I suppose that does also imply that a dual chamber design could be employed, high 200C temp and low 130C turbine setup, with the latter working first and the high temp kicking in if the 130C is not enough. You could also have the 130C chamber become a 200C one if even that whole thing isn't enough. But that still would mean lesser immediate power provision as the 130C chamber would take time to get to 200C and increasing the likelihood of brownouts. But it all really depends on your total power draw at the end of the day. So whatever's your favorite approach is really what you should go for, my general recommendation is no temperature limiter for AQ/ST setup and 200C steam turbine setup for large scale geothermal power provision, that seems like the most efficiently simplistic general approach.
I went back to oni-db as I used that for calculations before, and I must have miscalculated or misinterpreted the last time I checked. Apparently there is some heat use efficiency on 200C over 130C instead, but that is very miniscule.

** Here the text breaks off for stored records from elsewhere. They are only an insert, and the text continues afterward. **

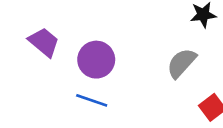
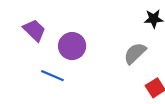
blue line: (92, 100) -> (52, 76), moved

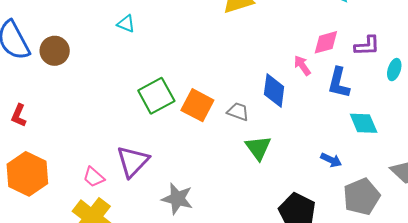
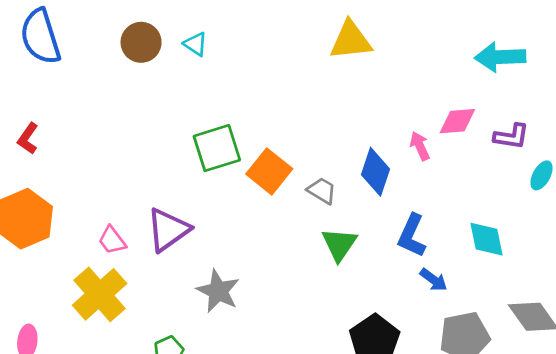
brown circle: (55, 51) -> (141, 42), moved
blue L-shape: (339, 83) -> (412, 236), moved

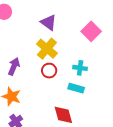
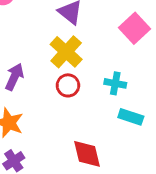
cyan rectangle: (76, 88) -> (131, 117), moved

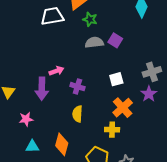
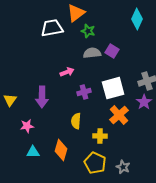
pink arrow: (56, 71) -> (67, 72), moved
white square: (116, 79) -> (113, 88), size x1.6
purple cross: (77, 87) -> (84, 92), moved, turned -32
yellow cross: (112, 130) -> (100, 136), moved

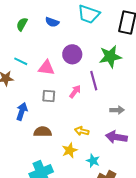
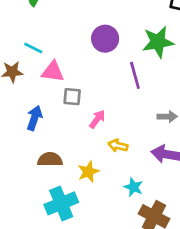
pink triangle: (46, 68) -> (53, 72), moved
pink arrow: (75, 92) -> (97, 119), moved
brown semicircle: (43, 132) -> (50, 159), moved
yellow star: (70, 150) -> (88, 172), moved

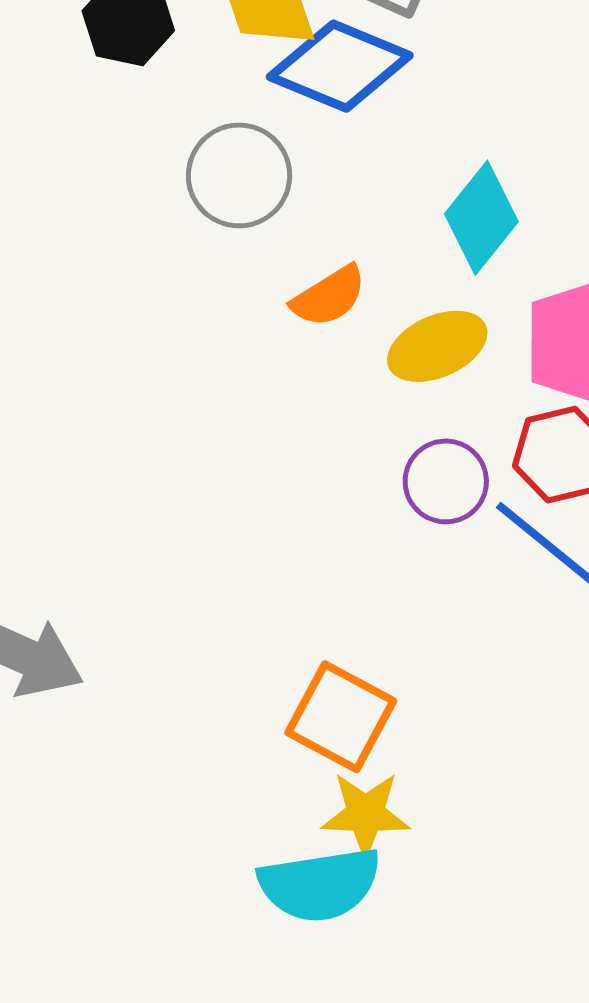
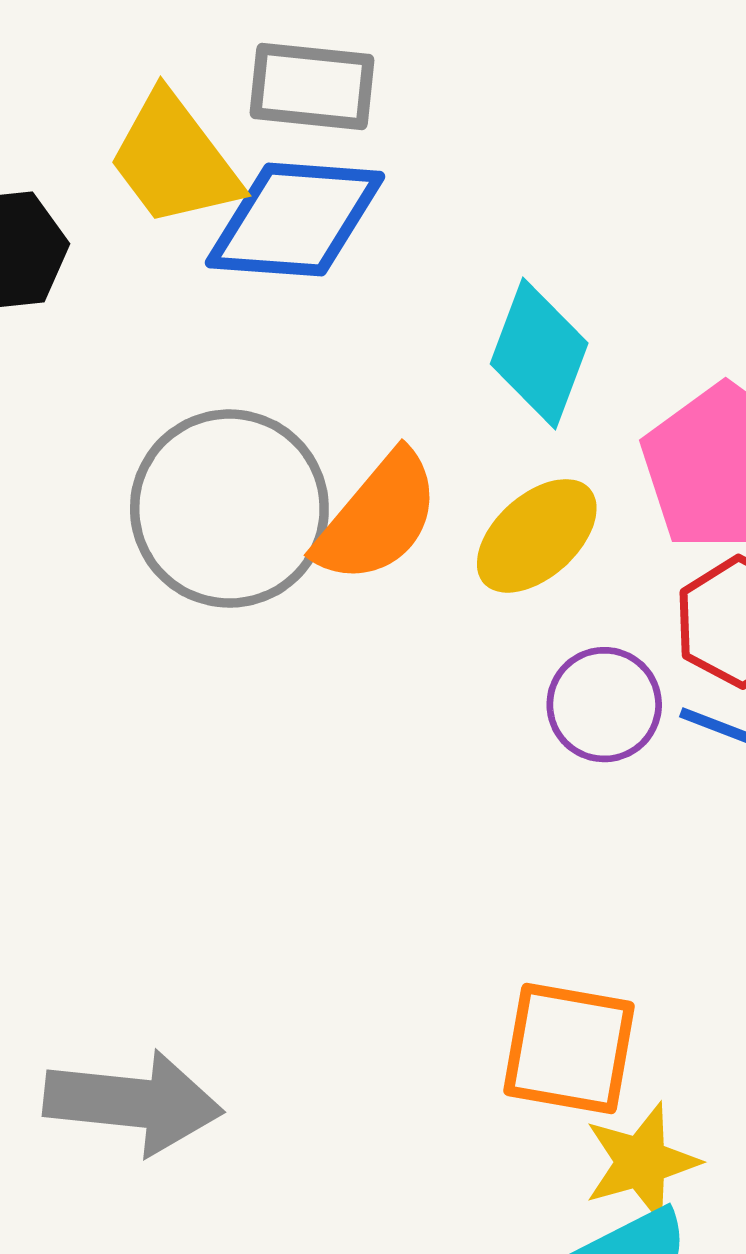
gray circle: (239, 175) -> (229, 509), moved, size x1.4
orange semicircle: (329, 296) -> (378, 518), size x1.4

130C steam turbine steam draw results in
+283.22 watts per second
-263.28 kDtus per second
roughly 1.0757 watts per kDtu
200C steam turbine steam draw results in
+850 watt per second
-789.83 kDtus per second
roughly 1.07618 watts per kDtu
Something else I forgot to account for is the battery power bleed over time, and since the 130C is longer running while the 200C is more instantaneous, the watts per k/Dtu might get a little higher for 200C yet again, but I still doubt its significance. Also keep in mind the k/Dtus lost here account for net heat lost, as there's some generated by the turbine running as well, don't know how much that would impact the overall efficiency. But efficiency can also be influenced by the activation timing and runtime of the Aquatuner, so at this point I think it's safe to assume yet again that 200C steam is good for power in terms of space efficiency if you use it for geothermal power form magma or nuclear reactor, but for AQ/ST setup it really doesn't matter.